There is no limit to the use of concrete. It is a fundamental component of the developing world with a variety of uses in civil and structural work. However, there are prerequisite requirements both for the structural aspects as well as formation domain of concrete. All these requirements depend on the type of structure to be constructed. Furthermore, the designer has to ensure that the maintenance costs are at a minimum without interfering on the design life.
There are various distresses that can be displayed by the concrete element because of inefficiency in design. Distresses are mainly caused by an inadequacy in design and lead to higher maintenance costs and inadequacy of the element to meet the functional as well as the structural requirements. The common form of distress is cracking which may be caused by improper mix proportions as well as inadequacy in the maintenance measures implemented.
Regardless, there are a number of technological improvements that have focused on increasing the design life of concrete and reducing the impact on the environment. The incorporation of fly ash into the mix design is one of the methods that may be used to ensure that the life of the concrete is prolonged and the effects of concrete on the environment are reduced. Moreover, there is an improvement in the quality of fly ash that is produced from power plants as well as other industries and as such, advocates for the incorporation of fly ash into concrete mix designs.
Fly ash, silica, kaolin, and slag may be used to improve the mechanical as well as the structural properties of concrete. The incorporation of these admixtures ensures that the use of concrete is kept at a minimum while the aforementioned properties of concrete are achieved. However, the mix design has to ensure that the various concrete components are optimized which in turn will ensure that the concrete produced is workable.
In this report, the admixture that is under scrutiny is fly ash. Fly ash can be incorporated in concrete mixtures in different proportions in order to determine the properties of the improvised concrete. The experimental set up is based on different proportions of fly ash on concrete with the main aim to determine the optimal mixture. Moreover, the analysis is based on a comparative analysis with plain concrete that has the same mix design.

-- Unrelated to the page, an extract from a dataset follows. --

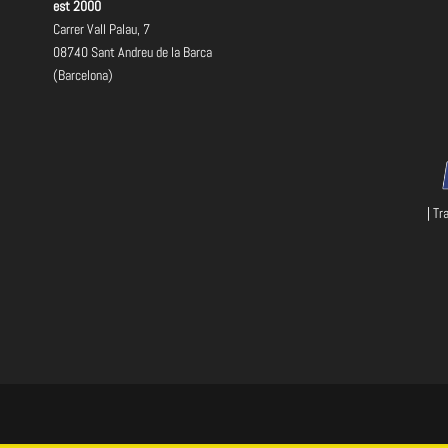
est 2000
Carrer Vall Palau, 7
08740 Sant Andreu de la Barca
(Barcelona)
| Tr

The most likely outcome from the research is that there will be an increase in the structural strength of the fly ash concrete mixtures than plain concrete. However, different proportions of fly ash concrete are likely to have different properties. In this, the most likely outcome is that an increase in the fly ash content will increase the strength of the concrete mixture to an optimum and thereafter there is likelihood the properties will dwindle. It may, therefore, be used alongside other journals and articles to determine the best mix design and the type of fly ash that can be used.

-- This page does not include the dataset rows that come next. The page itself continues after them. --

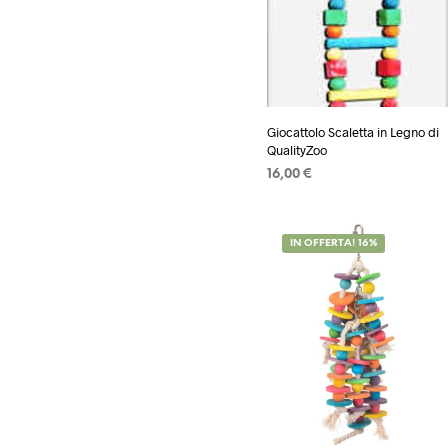
Giocattolo Scaletta in Legno di
QualityZoo
16,00
€
AGGIUNGI AL CARRELLO
IN OFFERTA! 16%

Concrete is one of the most important elements that is used in construction. Some of the other elements used in construction include steel and wood but their usage is not as defined as concrete. Concrete is commonly used because of the engineering properties, the availability and the cheap nature (McCormac & Brown, 2014). However, in the recent past, there has been an increase in the demand for concrete as well as stringent measures towards reducing the impact of concrete on the environment.

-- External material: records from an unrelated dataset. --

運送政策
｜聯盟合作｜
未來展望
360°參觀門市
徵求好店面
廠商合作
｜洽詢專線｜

The use of Portland concrete has had an increasing effect on the environment because of the use extended use of Portland cement. However, this increases the carbon footprint of concrete. According to research, there was about 35.7 billion carbon dioxide produced in the year 2014 with 8% of this coming from cement production (Olivier, et al., 2014). The use of fly ash reduces the amount of Portland cement that is used and more to this improves the mechanical as well as the structural properties of the concrete. In this, there is a drastic reduction in the quantity used which reduces the carbon footprint (Yang , et al., 2013)
Tests to determine the structural, as well as the mechanical properties of the high volume fly ash concrete mixture, are done after 14 days, 28 days and 56 days (American Concrete Institute (ACI 318-08), 2008). However, the tests are focused on determining the structural suitability of the mix design with the reference serving as the guiding principles. The properties of the concrete mix may furthermore be altered by the use of superplasticizers (Jayasree & Gettu, 2008). Fly ash used alongside plasticizers in concrete mix design improves the mechanical, the sustainability as well as the durability of the concrete by a far higher margin
Finally, considering that mix design of concrete considers the water to binder ratio, a change in the amount of the Portland cement has a direct impact on the amount of water used (American Concrete Institute (ACI 318-08), 2008). Water used in the case of a fly ash Portland cement has to consider the properties of the cement as well as that of the fly ash and this is one of the fundamental principles of the design. The water used has to ensure that the concrete is workable and more to this, the structural and functional integrity of the desired class of concrete should be achieved.
The following sections of this report provide the detailed information on high volume fly ash concrete mix design. The mix design is an important part of the whole construction process. As such, the sections that follow include the literature review, the methodology, the experimental setup, the results and analysis and the conclusions. The report presents both the theoretical and statistical evidence that emphasizes the use of fly ash in the concrete mix design.
There is an increase in the demand for concrete majorly because of the advance in technology as well as the increase in population. In the year 1880, the demand stood at 2 million tons while in the year 2017, the demand was 407 million tonnes (Mehta, 2009). These two factors have led to an increase in the innovation levels leading to the design of high rise buildings to accommodate the increasing population as well as compensate for the shrinking land. Furthermore, increase in concrete prestressing has also led to an increase in the pressure regarding the mix designs. The mix design has to consider the severity of exposure as well as the strength of the concrete (American Society for Testing and Materials, 2009).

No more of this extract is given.